North Cascades National ParkSigurd spent the beginning of the month in Washington meeting with heads of various conservation groups to get them to support Northern Cascades National Park in the state of Washington. He also spent time at home, working on an essay called "The Voyageurs" for the manuscript that would become Open Horizons. On May 12th he also responded to a request from National Park Service Director George Hartzog to critique a speech Hartzog was preparing. The following excerpt from Sigurd's letter shows his stand on one of the major issues of the day: should national parks be only the Yellowstone or Yosemite-type areas with outstanding natural features, or should they encompass a much wider variety of landscapes, size and degrees of wildness? Sigurd stood solidly in the camp of the expansionists:

I hate to criticize our President but I've always felt it was dangerous to keep repeating that our goal is to complete the Nat.
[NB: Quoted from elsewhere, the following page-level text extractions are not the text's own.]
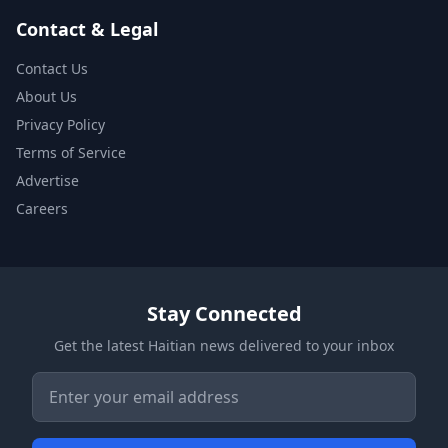
Contact & Legal
Contact Us
About Us
Privacy Policy
Terms of Service
Advertise
Careers
Stay Connected
Get the latest Haitian news delivered to your inbox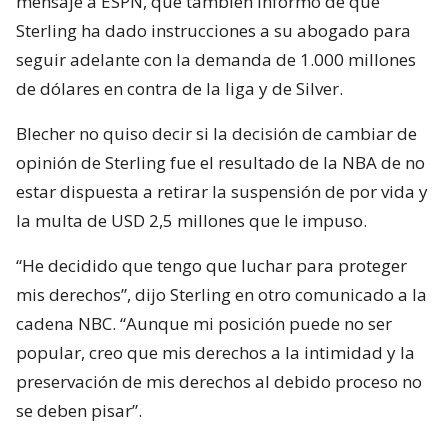
mensaje a ESPN, que también informó de que
Sterling ha dado instrucciones a su abogado para
seguir adelante con la demanda de 1.000 millones
de dólares en contra de la liga y de Silver.
Blecher no quiso decir si la decisión de cambiar de
opinión de Sterling fue el resultado de la NBA de no
estar dispuesta a retirar la suspensión de por vida y
la multa de USD 2,5 millones que le impuso.
“He decidido que tengo que luchar para proteger
mis derechos”, dijo Sterling en otro comunicado a la
cadena NBC. “Aunque mi posición puede no ser
popular, creo que mis derechos a la intimidad y la
preservación de mis derechos al debido proceso no
se deben pisar”.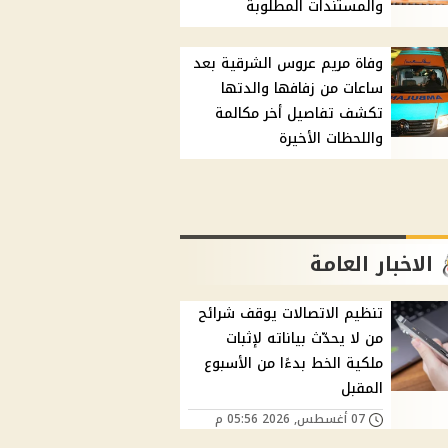
والمستندات المطلوبة
وفاة مريم عروس الشرقية بعد
ساعات من زفافها والدتها
تكشف تفاصيل أخر مكالمة
واللحظات الأخيرة
الاخبار العامة
تنظيم الاتصالات يوقف شرائح
من لا يحدّث بياناته لإثبات
ملكية الخط بدءًا من الأسبوع
المقبل
07 أغسطس, 2026 05:56 م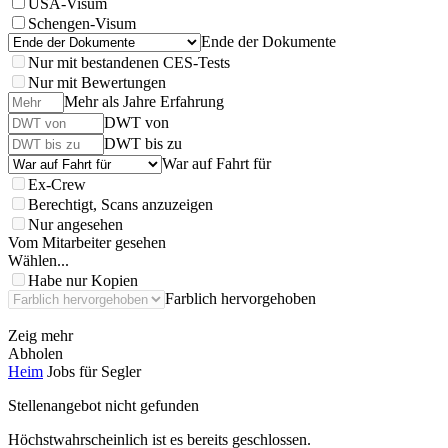
USA-Visum
Schengen-Visum
Ende der Dokumente
Nur mit bestandenen CES-Tests
Nur mit Bewertungen
Mehr als Jahre Erfahrung
DWT von
DWT bis zu
War auf Fahrt für
Ex-Crew
Berechtigt, Scans anzuzeigen
Nur angesehen
Vom Mitarbeiter gesehen
Wählen...
Habe nur Kopien
Farblich hervorgehoben
Zeig mehr
Abholen
Heim
Jobs für Segler
Stellenangebot nicht gefunden
Höchstwahrscheinlich ist es bereits geschlossen.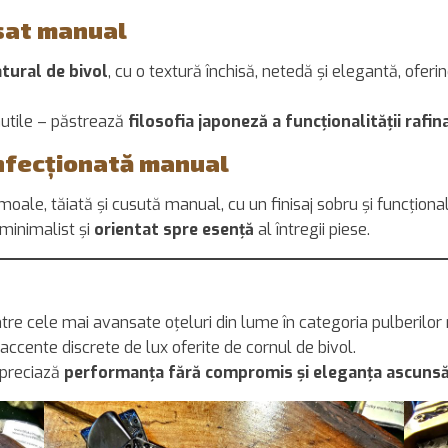
isat manual
tural de bivol
, cu o textură închisă, netedă și elegantă, oferin
utile – păstrează
filosofia japoneză a funcționalității rafin
onfecționată manual
moale, tăiată și cusută manual, cu un finisaj sobru și funcțional
minimalist și
orientat spre esență
al întregii piese.
tre cele mai avansate oțeluri din lume în categoria pulberilor
 accente discrete de lux oferite de cornul de bivol.
apreciază
performanța fără compromis și eleganța ascunsă 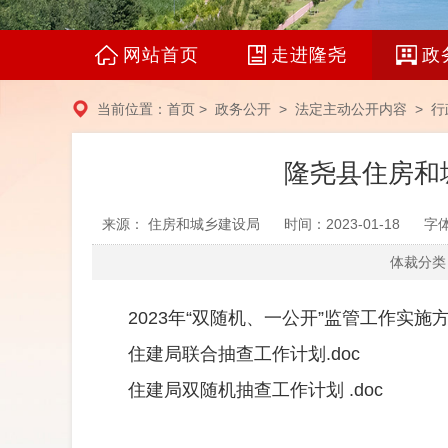
网站首页
走进隆尧
政
当前位置：
首页
>
政务公开
>
法定主动公开内容
> 行
隆尧县住房和
来源： 住房和城乡建设局
时间：2023-01-18
字
体裁分类：
2023年“双随机、一公开”监管工作实施方案
住建局联合抽查工作计划.doc
住建局双随机抽查工作计划 .doc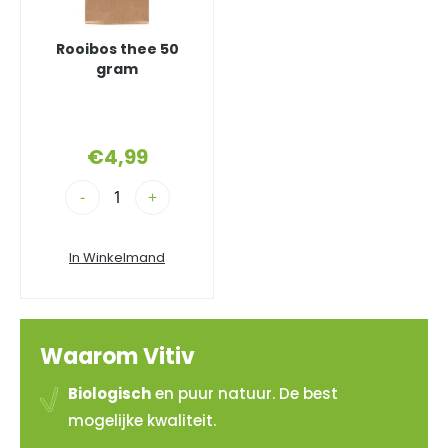
Rooibos thee 50
gram
€
4,99
-
+
In Winkelmand
Waarom Vitiv
Biologisch
en puur natuur. De best
mogelijke kwaliteit.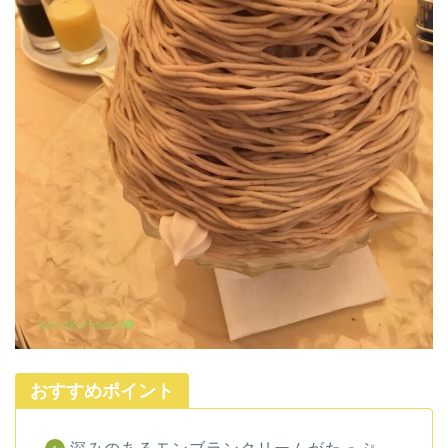
おすすめポイント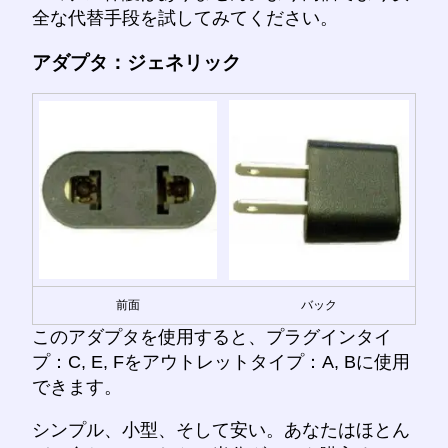
全な代替手段を試してみてください。
アダプタ：ジェネリック
前面
バック
このアダプタを使用すると、プラグインタイ
プ：C, E, Fをアウトレットタイプ：A, Bに使用
できます。
シンプル、小型、そして安い。あなたはほとん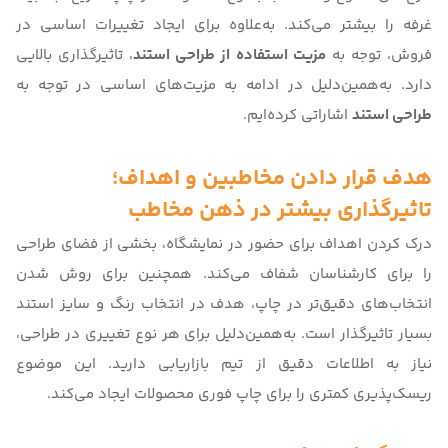
غرفه را بیشتر می‌کند. به‌علاوه برای ایجاد تغییرات اساسی در
فروش، توجه به
مزیت استفاده از طراحی استند
، تاثیرگذاری بالایی
دارد. به‌همین‌دلیل در ادامه به مزیت‌های اساسی در توجه به
طراحی استند
اشاراتی کرده‌ایم.
هدف قرار دادن مخاطبین و اهداف؛
تاثیرگذاری بیشتر در ذهن مخاطب
درک کردن اهداف برای حضور در نمایشگاه، بخشی از فضای طراحی
را برای کارشناسان شفاف می‌کند. همچنین برای روش‌ شدن
انتخاب‌های دقیق‌تر در چاپ، هدف در انتخاب رنگ و سایز استند
بسیار تاثیرگذار است. به‌همین‌‌دلیل برای هر نوع تغییری در طراحی،
نیاز به اطلاعات دقیق از تیم بازاریابی دارید. این موضوع
ریسک‌پذیری کمتری را برای چاپ فوری محصولات ایجاد می‌کند.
Park System by 1972. By the way things have been held up in the Comm. on Int and Insular Affairs, it will be a lot longer than that. It's a goal worth shooting at and you might say we will try but if we don't meet the deadline we do everything humanly possible to do it as swiftly as we can.... I believe the time has come to bring into the system actual National Park Areas in the middle west and the East. To be sure the standards will not be the same as the original primeval parks of the west, nor will they be as large, but there are many beautiful areas that can be brought back to primeval significance with protection. There are many places in New England now growing up to forests that would fill a great need. Remnant shopping is what Connie [Conrad Wirth, the previous National Park Service director] called it but this remnant shopping might someday provide superlative national parks.... ...the American public has come to believe that magnificence is to be expected in any national park and this has been true. With few truly magnificent areas left except The North Cascades we will have to change our perspective and point of view. To me a fine stretch of tundra is magnificent so is a northern lake, or a swamp, or an isolated stretch of lake or seashore, or an island. You don't have to have the gigantic. It is all in the eye and the mind of the seer.